**What this task involves:** Write out exactly the lines below that run from the one containing "Distribuisci Copilot." through the one containing "guadagni di produttività", both included, with no other lines.

==========

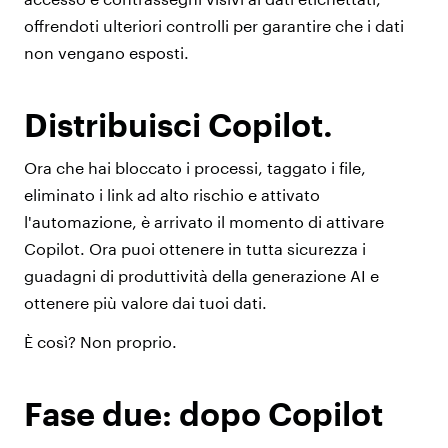
offrendoti ulteriori controlli per garantire che i dati
non vengano esposti.
Distribuisci Copilot.
Ora che hai bloccato i processi, taggato i file,
eliminato i link ad alto rischio e attivato
l'automazione, è arrivato il momento di attivare
Copilot. Ora puoi ottenere in tutta sicurezza i
guadagni di produttività della generazione AI e
ottenere più valore dai tuoi dati.
È così? Non proprio.
Fase due: dopo Copilot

==========

**Written solution:**
Distribuisci Copilot.
Ora che hai bloccato i processi, taggato i file,
eliminato i link ad alto rischio e attivato
l'automazione, è arrivato il momento di attivare
Copilot. Ora puoi ottenere in tutta sicurezza i
guadagni di produttività della generazione AI e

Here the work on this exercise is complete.